The problem asks us to return the number of operations required to make all elements in the array equal.

Intuition

To solve this problem, a key insight is that sorting the array will make it easier to track the reductions needed to equalize all elements. After sorting:

  1. The largest element will be at the end of the sorted array, and the next largest will be right before it.
  2. Subsequent steps involve moving down the sorted array and reducing the largest remaining element to the next largest.

By maintaining a sorted array, we can avoid repeatedly searching for the largest and next largest elements, thus optimizing the process.

Here's the process of the solution approach:

  • First, sort the array in non-decreasing order. This will ensure that each subsequent value from left to right will be greater than or equal to the previous one.
  • Then, iterate through the sorted array from the second element onwards, comparing the current element with the previous one:
    • If they are the same, no operation is needed for this step, but we keep a count of how many times we would have had to reduce other elements to the current value.
    • If the current value is larger, it means an operation was needed to get from the previous value to this one. We increment the operation count (cnt) and add it to the total answer (ans) because we will need that number of operations for each element that needs to be reduced to this current value.

Each increment of cnt represents a step in which all larger elements need one more operation to reach equality, and by adding cnt to the answer every time, you account for the operations needed to reduce all larger elements to the current one. The final answer is the total count of operations needed.

Learn more about Sorting patterns.

Solution Approach

The given Python solution follows a straightforward approach, leveraging simple algorithms and data structure manipulation to arrive at the answer. Here's a breakdown of how the solution is implemented:

  • Algorithm: The primary algorithm used here is sorting, which is an integral part of the solution. Python's built-in sorting is typically implemented as Timsort, which is efficient for the given task.

  • Data Structures: The solution primarily works with the list data structure in Python, which is essentially an array.

  • Pattern Used: The approach follows a pattern similar to counting, where for each unique value in the sorted array, we track how many operations are needed if we want to reduce the larger numbers to this number.

Let's examine the implementation step by step:

  1. The nums list is sorted in non-decreasing order using nums.sort().

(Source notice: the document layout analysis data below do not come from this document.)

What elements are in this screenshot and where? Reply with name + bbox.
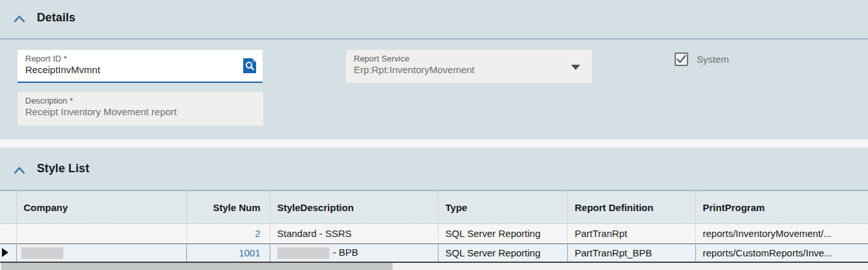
description-label: Description * [17,92,263,106]
column-header-type[interactable]: Type [438,192,567,223]
style-list-divider [0,190,868,191]
cell-style-num[interactable]: 2 [255,228,260,239]
cell-type[interactable]: SQL Server Reporting [438,243,567,262]
column-header-company[interactable]: Company [16,192,186,223]
cell-report-definition[interactable]: PartTranRpt [567,223,695,243]
selected-row-arrow-icon [2,248,8,257]
cell-print-program[interactable]: reports/CustomReports/Inve... [695,243,868,262]
collapse-details-icon[interactable] [14,14,25,21]
cell-print-program[interactable]: reports/InventoryMovement/... [695,223,868,243]
row-selector-cell[interactable] [0,223,16,243]
checkbox-checked-icon[interactable] [675,52,688,66]
report-id-field[interactable]: Report ID * ReceiptInvMvmnt [17,50,263,83]
report-id-value[interactable]: ReceiptInvMvmnt [17,63,263,76]
report-style-screen: Details Report ID * ReceiptInvMvmnt Repo… [0,0,868,270]
report-service-dropdown[interactable]: Report Service Erp:Rpt:InventoryMovement [346,50,592,83]
column-header-style-description[interactable]: StyleDescription [270,192,438,223]
cell-style-description[interactable]: Standard - SSRS [270,223,438,243]
style-list-title: Style List [37,162,89,175]
horizontal-scrollbar-thumb[interactable] [1,263,393,270]
system-checkbox-label: System [697,54,729,65]
chevron-down-icon[interactable] [571,65,580,70]
style-list-grid: Company Style Num StyleDescription Type … [0,192,868,263]
report-service-value: Erp:Rpt:InventoryMovement [346,63,592,76]
cell-type[interactable]: SQL Server Reporting [438,223,567,243]
redacted-company-value [21,247,63,259]
report-service-label: Report Service [346,50,592,63]
details-divider [0,38,868,39]
details-title: Details [37,11,76,25]
cell-style-num[interactable]: 1001 [239,247,260,258]
description-field[interactable]: Description * Receipt Inventory Movement… [17,92,263,126]
grid-header-gutter [0,192,16,223]
system-checkbox[interactable]: System [675,52,729,66]
cell-report-definition[interactable]: PartTranRpt_BPB [567,243,695,262]
report-id-label: Report ID * [17,50,263,63]
search-icon[interactable] [243,58,256,73]
grid-header-row: Company Style Num StyleDescription Type … [0,192,868,223]
table-row[interactable]: 2 Standard - SSRS SQL Server Reporting P… [0,223,868,243]
style-description-suffix: - BPB [333,247,358,258]
column-header-report-definition[interactable]: Report Definition [567,192,695,223]
cell-company[interactable] [16,243,186,262]
description-value: Receipt Inventory Movement report [17,106,263,118]
column-header-style-num[interactable]: Style Num [186,192,270,223]
cell-style-description[interactable]: - BPB [270,243,438,262]
redacted-description-value [277,247,329,259]
horizontal-scrollbar-track[interactable] [0,263,868,270]
cell-company[interactable] [16,223,186,243]
row-selector-cell[interactable] [0,243,16,262]
column-header-print-program[interactable]: PrintProgram [695,192,868,223]
section-separator [0,139,868,148]
table-row-selected[interactable]: 1001 - BPB SQL Server Reporting PartTran… [0,243,868,262]
collapse-style-list-icon[interactable] [14,165,25,173]
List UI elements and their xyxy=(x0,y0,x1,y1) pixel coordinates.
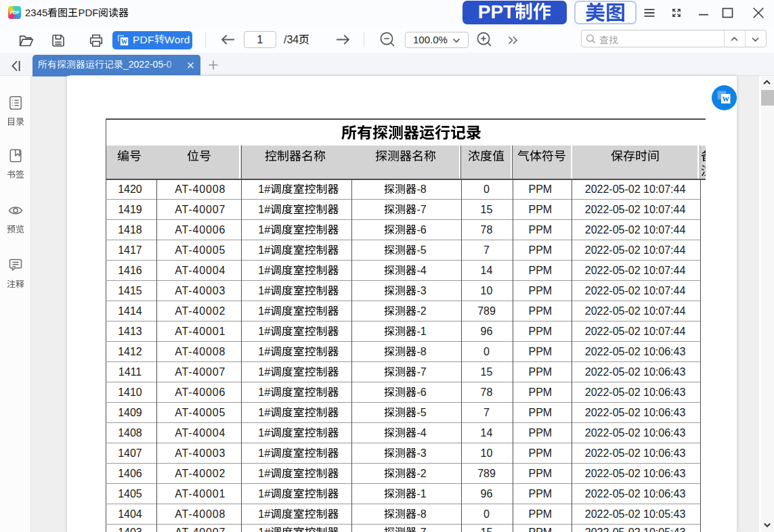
svg-text:W: W xyxy=(121,39,128,45)
svg-text:W: W xyxy=(723,95,730,103)
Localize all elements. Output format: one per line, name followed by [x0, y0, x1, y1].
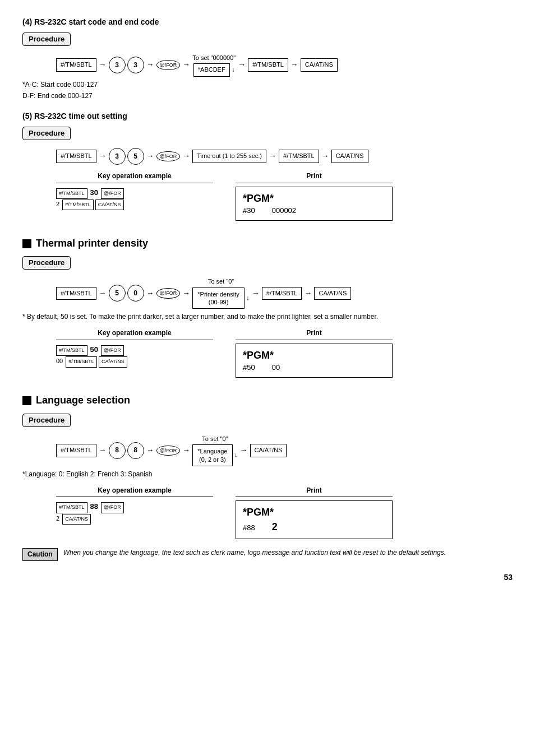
flow-box-caatns-2: CA/AT/NS [331, 150, 368, 163]
language-print-num: #88 [243, 523, 255, 533]
flow-box-language: *Language (0, 2 or 3) [192, 444, 232, 466]
flow-num-8a: 8 [109, 442, 126, 459]
flow-box-printer-density: *Printer density (00-99) [192, 287, 245, 309]
subsection-title-timeout: (5) RS-232C time out setting [22, 111, 513, 122]
thermal-keyop-header: Key operation example [56, 328, 213, 340]
keyop-tmsbtl-th2: #/TM/SBTL [66, 356, 97, 367]
thermal-keyop-visual: #/TM/SBTL 50 @/FOR 00 #/TM/SBTL CA/AT/NS [56, 344, 213, 368]
language-key-op: Key operation example #/TM/SBTL 88 @/FOR… [56, 486, 213, 539]
caution-badge: Caution [22, 548, 58, 561]
arrow-t2: → [146, 151, 154, 162]
thermal-print-num: #50 [243, 363, 255, 373]
arrow-1: → [99, 59, 107, 71]
note-df: D-F: End code 000-127 [22, 91, 513, 101]
flow-box-timeout: Time out (1 to 255 sec.) [192, 150, 266, 163]
flow-num-3a: 3 [109, 57, 126, 73]
down-arrow-thermal: ↓ [246, 294, 250, 303]
caution-section: Caution When you change the language, th… [22, 548, 513, 561]
section-title-thermal: Thermal printer density [22, 236, 513, 251]
timeout-example: Key operation example #/TM/SBTL 30 @/FOR… [56, 171, 513, 221]
keyop-caatns-th1: CA/AT/NS [99, 356, 127, 367]
language-print-pgm: *PGM* [243, 505, 385, 520]
language-keyop-header: Key operation example [56, 486, 213, 498]
arrow-t4: → [269, 151, 276, 162]
flow-num-3b: 3 [127, 57, 144, 73]
thermal-key-op: Key operation example #/TM/SBTL 50 @/FOR… [56, 328, 213, 378]
arrow-t5: → [321, 151, 329, 162]
thermal-print-header: Print [236, 328, 393, 340]
flow-num-5a: 5 [109, 285, 126, 302]
language-print: Print *PGM* #88 2 [236, 486, 393, 539]
flow-num-8b: 8 [127, 442, 144, 459]
arrow-th3: → [182, 288, 190, 299]
keyop-caatns-t1: CA/AT/NS [95, 200, 124, 210]
keyop-for-l1: @/FOR [101, 502, 124, 513]
arrow-l4: → [240, 445, 248, 456]
black-square-language [22, 396, 31, 405]
thermal-print-val: 00 [272, 363, 280, 373]
flow-diagram-timeout: #/TM/SBTL → 3 5 → @/FOR → Time out (1 to… [56, 148, 513, 165]
thermal-print-box: *PGM* #50 00 [236, 344, 393, 378]
arrow-th5: → [304, 288, 312, 299]
arrow-l3: → [182, 445, 190, 456]
arrow-3: → [182, 59, 190, 71]
flow-box-tmsbtl-5: #/TM/SBTL [56, 287, 96, 300]
flow-circle-for-1: @/FOR [156, 60, 181, 71]
box-abcdef-wrap: To set "000000" *ABCDEF ↓ [192, 54, 236, 77]
flow-box-caatns-1: CA/AT/NS [301, 58, 338, 71]
arrow-5: → [290, 59, 298, 71]
timeout-print-num: #30 [243, 206, 255, 216]
flow-num-0: 0 [127, 285, 144, 302]
flow-box-tmsbtl-6: #/TM/SBTL [262, 287, 302, 300]
keyop-caatns-l1: CA/AT/NS [62, 514, 91, 525]
flow-box-tmsbtl-2: #/TM/SBTL [248, 58, 288, 71]
thermal-title-text: Thermal printer density [36, 236, 148, 251]
timeout-keyop-header: Key operation example [56, 171, 213, 183]
procedure-badge-2: Procedure [22, 127, 71, 140]
flow-box-caatns-3: CA/AT/NS [314, 287, 351, 300]
timeout-print-box: *PGM* #30 000002 [236, 187, 393, 221]
flow-box-tmsbtl-3: #/TM/SBTL [56, 150, 96, 163]
language-print-val: 2 [272, 520, 278, 534]
section-rs232c-start-end: (4) RS-232C start code and end code Proc… [22, 17, 513, 101]
note-ac: *A-C: Start code 000-127 [22, 80, 513, 90]
flow-box-tmsbtl-1: #/TM/SBTL [56, 58, 96, 71]
flow-num-5: 5 [127, 148, 144, 165]
flow-diagram-thermal: #/TM/SBTL → 5 0 → @/FOR → To set "0" *Pr… [56, 277, 513, 309]
arrow-t3: → [182, 151, 190, 162]
flow-diagram-rs232c-start: #/TM/SBTL → 3 3 → @/FOR → To set "000000… [56, 54, 513, 77]
flow-box-tmsbtl-7: #/TM/SBTL [56, 444, 96, 457]
keyop-tmsbtl-t2: #/TM/SBTL [62, 200, 94, 210]
caution-text: When you change the language, the text s… [63, 548, 446, 558]
timeout-print-pgm: *PGM* [243, 192, 385, 206]
keyop-num-2l: 2 [56, 515, 59, 522]
timeout-print-val: 000002 [272, 206, 296, 216]
keyop-num-50: 50 [90, 345, 98, 354]
thermal-example: Key operation example #/TM/SBTL 50 @/FOR… [56, 328, 513, 378]
arrow-t1: → [99, 151, 107, 162]
language-title-text: Language selection [36, 393, 130, 407]
timeout-print: Print *PGM* #30 000002 [236, 171, 393, 221]
timeout-key-op: Key operation example #/TM/SBTL 30 @/FOR… [56, 171, 213, 221]
section-thermal: Thermal printer density Procedure #/TM/S… [22, 236, 513, 378]
procedure-badge-4: Procedure [22, 414, 71, 427]
box-printer-density-wrap: To set "0" *Printer density (00-99) ↓ [192, 277, 250, 309]
language-note: *Language: 0: English 2: French 3: Spani… [22, 470, 513, 479]
flow-diagram-language: #/TM/SBTL → 8 8 → @/FOR → To set "0" *La… [56, 435, 513, 466]
keyop-tmsbtl-l1: #/TM/SBTL [56, 502, 87, 513]
arrow-l1: → [99, 445, 107, 456]
language-example: Key operation example #/TM/SBTL 88 @/FOR… [56, 486, 513, 539]
timeout-print-header: Print [236, 171, 393, 183]
arrow-2: → [146, 59, 154, 71]
subsection-title-rs232c: (4) RS-232C start code and end code [22, 17, 513, 28]
keyop-num-88: 88 [90, 502, 98, 511]
section-title-language: Language selection [22, 393, 513, 407]
down-arrow-lang: ↓ [234, 451, 238, 460]
flow-circle-for-3: @/FOR [156, 288, 181, 299]
black-square-thermal [22, 239, 31, 248]
set-label-language: To set "0" [202, 435, 228, 443]
keyop-num-00: 00 [56, 358, 63, 364]
language-keyop-visual: #/TM/SBTL 88 @/FOR 2 CA/AT/NS [56, 500, 213, 525]
keyop-for-th1: @/FOR [101, 345, 124, 356]
set-label-rs232c: To set "000000" [192, 54, 236, 62]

  2. A for loop with enumerate is set to iterate through the array (excluding the first element, as thereā€™s nothing to compare it to). Two variables are maintained:

    • cnt: This keeps count of how many different operations are performed. It starts at 0 because no operations are performed at the first element.
    • ans: This accumulates the total number of operations.
  3. Inside the loop, each element v at index i (where i starts from 1 since we skipped the first element) is compared to its predecessor (nums[i]):

    • If v equals the previous element (nums[i]), it means that no new operation is needed for v to become equal to the previous element (as it's already equal).

    • If v is different (meaning it is larger since the array is sorted), then we found a new value that wasn't seen before. Therefore, we increment cnt by 1 since all occurrences of this new value would require an additional operation to be reduced to the previous smaller value.

  4. After assessing each pair of elements, the value of cnt (which indicates the cumulative operations required to reduce the current and all previous larger values) is added to ans.

  5. Finally, after the loop completes, ans holds the total number of operations required to make all elements equal and is returned as the result.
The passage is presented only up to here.